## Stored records
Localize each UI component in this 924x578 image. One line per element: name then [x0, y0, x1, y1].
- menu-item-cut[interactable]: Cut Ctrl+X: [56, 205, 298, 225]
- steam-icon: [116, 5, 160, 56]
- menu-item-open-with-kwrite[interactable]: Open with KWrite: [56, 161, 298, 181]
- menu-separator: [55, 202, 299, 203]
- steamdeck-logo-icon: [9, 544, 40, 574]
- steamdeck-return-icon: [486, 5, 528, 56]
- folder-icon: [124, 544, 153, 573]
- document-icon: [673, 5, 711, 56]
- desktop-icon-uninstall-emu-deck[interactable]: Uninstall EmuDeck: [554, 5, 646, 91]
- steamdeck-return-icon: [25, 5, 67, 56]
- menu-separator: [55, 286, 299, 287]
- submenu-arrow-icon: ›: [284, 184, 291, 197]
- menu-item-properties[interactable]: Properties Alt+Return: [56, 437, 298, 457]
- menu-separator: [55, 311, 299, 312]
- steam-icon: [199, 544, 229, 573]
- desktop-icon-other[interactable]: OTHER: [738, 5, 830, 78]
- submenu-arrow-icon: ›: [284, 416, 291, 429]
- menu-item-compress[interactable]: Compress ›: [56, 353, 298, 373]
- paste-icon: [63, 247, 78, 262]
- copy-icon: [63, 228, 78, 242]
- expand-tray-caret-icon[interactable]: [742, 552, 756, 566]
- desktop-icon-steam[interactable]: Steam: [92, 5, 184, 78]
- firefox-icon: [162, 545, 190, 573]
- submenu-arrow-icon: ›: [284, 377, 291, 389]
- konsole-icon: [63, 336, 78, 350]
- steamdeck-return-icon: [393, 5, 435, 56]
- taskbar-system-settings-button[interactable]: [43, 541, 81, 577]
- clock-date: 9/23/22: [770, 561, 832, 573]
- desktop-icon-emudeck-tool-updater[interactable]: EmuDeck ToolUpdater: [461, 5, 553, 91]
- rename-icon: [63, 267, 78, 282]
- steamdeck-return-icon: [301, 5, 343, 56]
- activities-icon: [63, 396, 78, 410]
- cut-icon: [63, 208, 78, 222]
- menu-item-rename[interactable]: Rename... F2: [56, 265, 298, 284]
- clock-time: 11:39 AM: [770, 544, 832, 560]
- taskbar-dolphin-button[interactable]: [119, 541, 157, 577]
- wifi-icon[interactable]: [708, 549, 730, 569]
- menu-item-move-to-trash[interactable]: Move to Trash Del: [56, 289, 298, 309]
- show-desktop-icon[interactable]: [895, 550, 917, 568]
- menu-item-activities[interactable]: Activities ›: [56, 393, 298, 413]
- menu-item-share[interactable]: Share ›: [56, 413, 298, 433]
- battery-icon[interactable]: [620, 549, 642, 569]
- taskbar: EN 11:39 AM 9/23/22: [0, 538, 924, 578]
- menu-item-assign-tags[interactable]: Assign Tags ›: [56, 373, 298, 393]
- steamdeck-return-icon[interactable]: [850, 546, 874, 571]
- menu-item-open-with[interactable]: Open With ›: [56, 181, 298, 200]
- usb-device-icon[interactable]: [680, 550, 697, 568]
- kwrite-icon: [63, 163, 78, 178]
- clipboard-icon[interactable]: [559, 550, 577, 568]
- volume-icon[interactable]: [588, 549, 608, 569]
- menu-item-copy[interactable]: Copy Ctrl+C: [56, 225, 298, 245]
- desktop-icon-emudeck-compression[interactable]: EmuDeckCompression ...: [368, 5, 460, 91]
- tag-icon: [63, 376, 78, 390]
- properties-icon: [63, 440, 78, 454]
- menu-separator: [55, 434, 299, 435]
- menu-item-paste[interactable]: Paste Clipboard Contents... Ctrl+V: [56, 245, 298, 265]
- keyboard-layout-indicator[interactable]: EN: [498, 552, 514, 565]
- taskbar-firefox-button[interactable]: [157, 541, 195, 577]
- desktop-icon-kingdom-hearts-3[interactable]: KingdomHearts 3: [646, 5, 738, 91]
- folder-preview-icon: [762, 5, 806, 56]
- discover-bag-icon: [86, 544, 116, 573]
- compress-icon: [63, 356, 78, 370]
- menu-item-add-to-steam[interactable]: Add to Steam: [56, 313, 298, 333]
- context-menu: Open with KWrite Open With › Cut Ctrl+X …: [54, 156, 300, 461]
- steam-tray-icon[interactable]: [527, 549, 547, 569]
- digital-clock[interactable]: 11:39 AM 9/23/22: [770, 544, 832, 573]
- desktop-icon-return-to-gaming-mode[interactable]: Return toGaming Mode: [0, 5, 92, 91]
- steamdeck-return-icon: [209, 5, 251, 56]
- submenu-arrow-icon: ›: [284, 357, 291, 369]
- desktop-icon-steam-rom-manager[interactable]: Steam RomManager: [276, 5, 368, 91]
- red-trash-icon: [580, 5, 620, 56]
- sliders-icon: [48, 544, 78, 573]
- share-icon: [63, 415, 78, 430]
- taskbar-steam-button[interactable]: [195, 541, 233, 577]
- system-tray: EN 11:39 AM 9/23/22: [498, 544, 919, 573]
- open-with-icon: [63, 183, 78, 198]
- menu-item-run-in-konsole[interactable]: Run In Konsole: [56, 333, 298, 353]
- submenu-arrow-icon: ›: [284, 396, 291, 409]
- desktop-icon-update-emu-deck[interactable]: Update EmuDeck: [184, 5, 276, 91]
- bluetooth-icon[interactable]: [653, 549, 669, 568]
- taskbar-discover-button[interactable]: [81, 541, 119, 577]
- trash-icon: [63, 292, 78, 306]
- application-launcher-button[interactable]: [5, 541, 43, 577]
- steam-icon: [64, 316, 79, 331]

## TASK STATEMENT
Give all the records again. Match them exactly.

## TASK ANSWER
Localize each UI component in this 924x578 image. One line per element: name then [x0, y0, x1, y1].
- menu-item-cut[interactable]: Cut Ctrl+X: [56, 205, 298, 225]
- steam-icon: [116, 5, 160, 56]
- menu-item-open-with-kwrite[interactable]: Open with KWrite: [56, 161, 298, 181]
- menu-separator: [55, 202, 299, 203]
- steamdeck-logo-icon: [9, 544, 40, 574]
- steamdeck-return-icon: [486, 5, 528, 56]
- folder-icon: [124, 544, 153, 573]
- document-icon: [673, 5, 711, 56]
- desktop-icon-uninstall-emu-deck[interactable]: Uninstall EmuDeck: [554, 5, 646, 91]
- steamdeck-return-icon: [25, 5, 67, 56]
- menu-separator: [55, 286, 299, 287]
- submenu-arrow-icon: ›: [284, 184, 291, 197]
- menu-item-properties[interactable]: Properties Alt+Return: [56, 437, 298, 457]
- menu-separator: [55, 311, 299, 312]
- steam-icon: [199, 544, 229, 573]
- desktop-icon-other[interactable]: OTHER: [738, 5, 830, 78]
- submenu-arrow-icon: ›: [284, 416, 291, 429]
- menu-item-compress[interactable]: Compress ›: [56, 353, 298, 373]
- paste-icon: [63, 247, 78, 262]
- copy-icon: [63, 228, 78, 242]
- expand-tray-caret-icon[interactable]: [742, 552, 756, 566]
- desktop-icon-steam[interactable]: Steam: [92, 5, 184, 78]
- firefox-icon: [162, 545, 190, 573]
- submenu-arrow-icon: ›: [284, 377, 291, 389]
- konsole-icon: [63, 336, 78, 350]
- steamdeck-return-icon: [393, 5, 435, 56]
- taskbar-system-settings-button[interactable]: [43, 541, 81, 577]
- clock-date: 9/23/22: [770, 561, 832, 573]
- desktop-icon-emudeck-tool-updater[interactable]: EmuDeck ToolUpdater: [461, 5, 553, 91]
- rename-icon: [63, 267, 78, 282]
- steamdeck-return-icon: [301, 5, 343, 56]
- activities-icon: [63, 396, 78, 410]
- cut-icon: [63, 208, 78, 222]
- menu-item-rename[interactable]: Rename... F2: [56, 265, 298, 284]
- clock-time: 11:39 AM: [770, 544, 832, 560]
- taskbar-dolphin-button[interactable]: [119, 541, 157, 577]
- wifi-icon[interactable]: [708, 549, 730, 569]
- menu-item-move-to-trash[interactable]: Move to Trash Del: [56, 289, 298, 309]
- show-desktop-icon[interactable]: [895, 550, 917, 568]
- menu-item-activities[interactable]: Activities ›: [56, 393, 298, 413]
- menu-item-share[interactable]: Share ›: [56, 413, 298, 433]
- battery-icon[interactable]: [620, 549, 642, 569]
- taskbar: EN 11:39 AM 9/23/22: [0, 538, 924, 578]
- menu-item-assign-tags[interactable]: Assign Tags ›: [56, 373, 298, 393]
- steamdeck-return-icon[interactable]: [850, 546, 874, 571]
- menu-item-open-with[interactable]: Open With ›: [56, 181, 298, 200]
- usb-device-icon[interactable]: [680, 550, 697, 568]
- kwrite-icon: [63, 163, 78, 178]
- clipboard-icon[interactable]: [559, 550, 577, 568]
- volume-icon[interactable]: [588, 549, 608, 569]
- menu-item-copy[interactable]: Copy Ctrl+C: [56, 225, 298, 245]
- desktop-icon-emudeck-compression[interactable]: EmuDeckCompression ...: [368, 5, 460, 91]
- tag-icon: [63, 376, 78, 390]
- properties-icon: [63, 440, 78, 454]
- menu-separator: [55, 434, 299, 435]
- menu-item-paste[interactable]: Paste Clipboard Contents... Ctrl+V: [56, 245, 298, 265]
- keyboard-layout-indicator[interactable]: EN: [498, 552, 514, 565]
- taskbar-firefox-button[interactable]: [157, 541, 195, 577]
- desktop-icon-kingdom-hearts-3[interactable]: KingdomHearts 3: [646, 5, 738, 91]
- folder-preview-icon: [762, 5, 806, 56]
- discover-bag-icon: [86, 544, 116, 573]
- compress-icon: [63, 356, 78, 370]
- menu-item-add-to-steam[interactable]: Add to Steam: [56, 313, 298, 333]
- context-menu: Open with KWrite Open With › Cut Ctrl+X …: [54, 156, 300, 461]
- steam-tray-icon[interactable]: [527, 549, 547, 569]
- digital-clock[interactable]: 11:39 AM 9/23/22: [770, 544, 832, 573]
- desktop-icon-return-to-gaming-mode[interactable]: Return toGaming Mode: [0, 5, 92, 91]
- steamdeck-return-icon: [209, 5, 251, 56]
- submenu-arrow-icon: ›: [284, 357, 291, 369]
- desktop-icon-steam-rom-manager[interactable]: Steam RomManager: [276, 5, 368, 91]
- red-trash-icon: [580, 5, 620, 56]
- sliders-icon: [48, 544, 78, 573]
- share-icon: [63, 415, 78, 430]
- taskbar-steam-button[interactable]: [195, 541, 233, 577]
- system-tray: EN 11:39 AM 9/23/22: [498, 544, 919, 573]
- open-with-icon: [63, 183, 78, 198]
- menu-item-run-in-konsole[interactable]: Run In Konsole: [56, 333, 298, 353]
- submenu-arrow-icon: ›: [284, 396, 291, 409]
- desktop-icon-update-emu-deck[interactable]: Update EmuDeck: [184, 5, 276, 91]
- bluetooth-icon[interactable]: [653, 549, 669, 568]
- taskbar-discover-button[interactable]: [81, 541, 119, 577]
- trash-icon: [63, 292, 78, 306]
- application-launcher-button[interactable]: [5, 541, 43, 577]
- steam-icon: [64, 316, 79, 331]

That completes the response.